● TASK REQUIREMENTS:
Copy each line below that contains "window".

● STUDY MATERIAL:

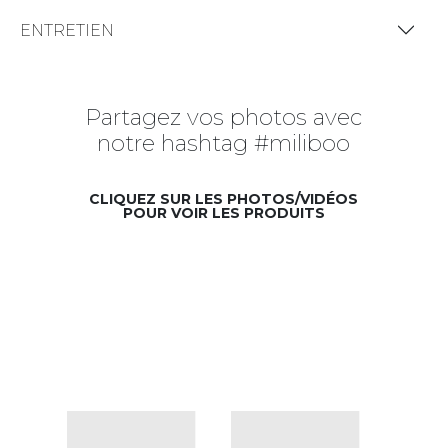
ENTRETIEN
Partagez vos photos avec
notre hashtag #miliboo
CLIQUEZ SUR LES PHOTOS/VIDÉOS
POUR VOIR LES PRODUITS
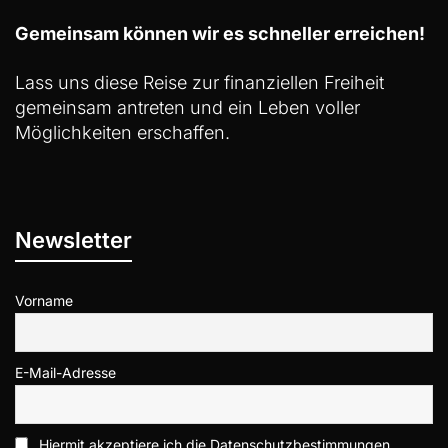
Gemeinsam können wir es schneller erreichen!
Lass uns diese Reise zur finanziellen Freiheit
gemeinsam antreten und ein Leben voller
Möglichkeiten erschaffen.
Newsletter
Vorname
E-Mail-Adresse
Hiermit akzeptiere ich die Datenschutzbestimmungen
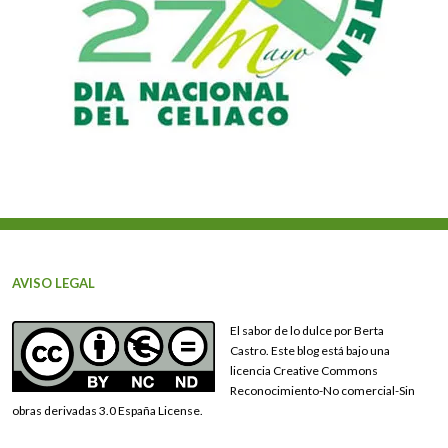
AVISO LEGAL
El sabor de lo dulce por Berta
Castro. Este blog está bajo una
licencia Creative Commons
Reconocimiento-No comercial-Sin
obras derivadas 3.0 España License.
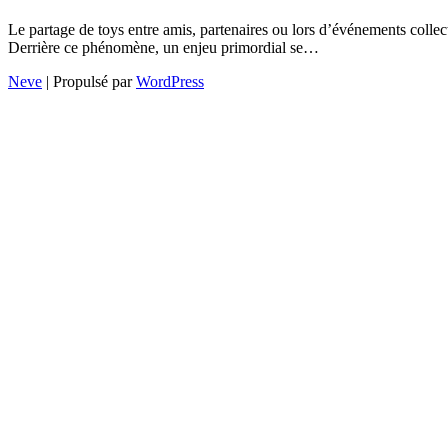
Le partage de toys entre amis, partenaires ou lors d’événements collec
Derrière ce phénomène, un enjeu primordial se…
Neve
| Propulsé par
WordPress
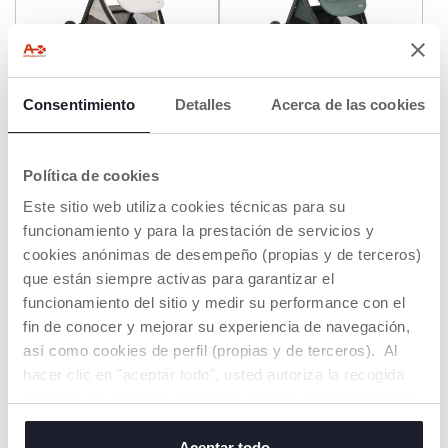
+ COLORES
+ COLORES
Consentimiento
Detalles
Acerca de las cookies
Silla de paseo Bellagio 2.0
Silla de paseo Bellagio 2.0
€ 419,99
€ 419,99
Política de cookies
Este sitio web utiliza cookies técnicas para su
AÑADIR
AÑADIR
funcionamiento y para la prestación de servicios y
cookies anónimas de desempeño (propias y de terceros)
OFERTA
que están siempre activas para garantizar el
funcionamiento del sitio y medir su performance con el
fin de conocer y mejorar su experiencia de navegación,
así como cookies de perfil (propias y de terceros). Al
hacer clic en "aceptar todo", usted autoriza la recogida
de todas las cookies. Si desea obtener más información
o cambiar o revocar el consentimiento de todas o
algunas cookies, haga clic en "mostrar detalles". Al
Aceptar todo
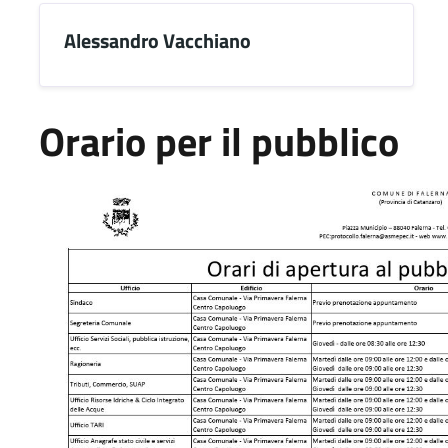
Alessandro Vacchiano
Orario per il pubblico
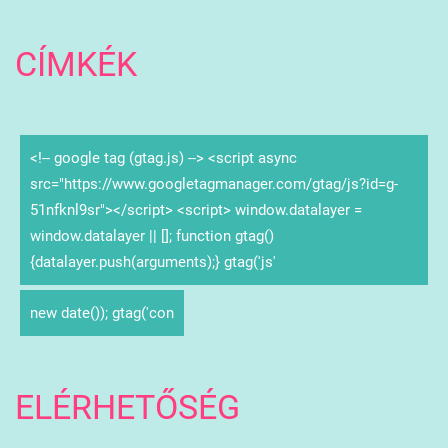
CÍMKÉK
<!-- google tag (gtag.js) --> <script async
src="https://www.googletagmanager.com/gtag/js?id=g-
51nfknl9sr"></script> <script> window.datalayer =
window.datalayer || []; function gtag()
{datalayer.push(arguments);} gtag('js'
new date()); gtag('con
ELÉRHETŐSÉG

● WRITTEN SOLUTION:
51nfknl9sr"></script> <script> window.datalayer =
window.datalayer || []; function gtag()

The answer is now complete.